None of this is very reassuring, of course, but there’s a caveat we should bear in mind. Typically meat is cooked before it’s eaten (unless you like steak tartare), and cooking should in general kill the bacteria if done properly. But foodborne illness isn’t the only issue here. We could imagine, for example, that if you are preparing raw meat containing S. aureus, there is some chance you could unintentionally colonize yourself with the bacteria, and as you see there is also some chance these S. aureus might be carrying genes that confer resistance to various antibiotics. So although food poisoning is one concern, colonization during meat preparation and the potential for cross-contamination is another.
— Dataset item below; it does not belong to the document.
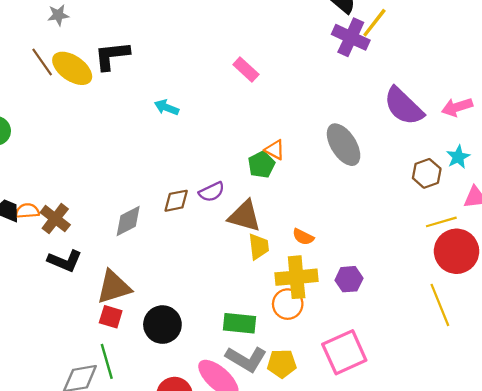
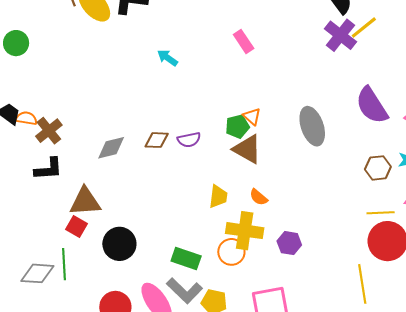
brown triangle: (244, 216) -> (247, 149), moved
black L-shape: (65, 261) -> (48, 169), turned -40

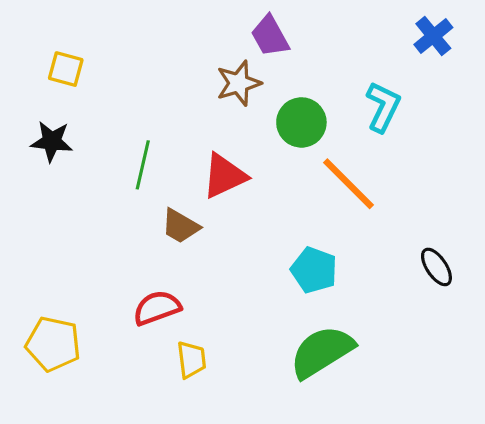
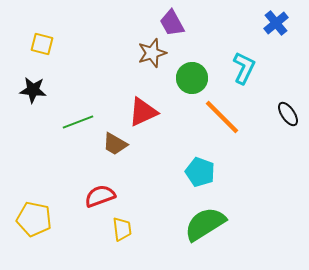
green line: (143, 165) -> (78, 122), moved, turned 56
black ellipse: (436, 267) -> (288, 114), moved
To what extent does all of this contribute to antibiotic resistance in humans? Again, we don’t really know. But clearly it plays some role — and possibly a more significant role than we once imagined.

*There are different types of restriction enzymes, and some are much less specific about where they make cuts, although these are not the kinds we generally use in the lab. Moreover, you have to set up the digest properly, because under certain conditions you get so-called “star activity”, where an enzyme that normally cuts at specific sites loses some of its specificity.

*The restriction enzyme used in this case was EagI. SmaI has generally been used for PFGE typing of S. aureus, but so-called NT-MRSA cannot be PFGE-typed in this way owing to methylation of the SmaI restriction site. One Dutch study found that NT-MRSA seemed to be much more common among pig or cattle farmers than the general population (see [8])

It’s that time of year again

To recap, here’s the case against nontherapeutic use of antibiotics in a nutshell:

1) Antibiotic resistance is a serious public health threat that is growing in magnitude (and will likely continue to grow in the future).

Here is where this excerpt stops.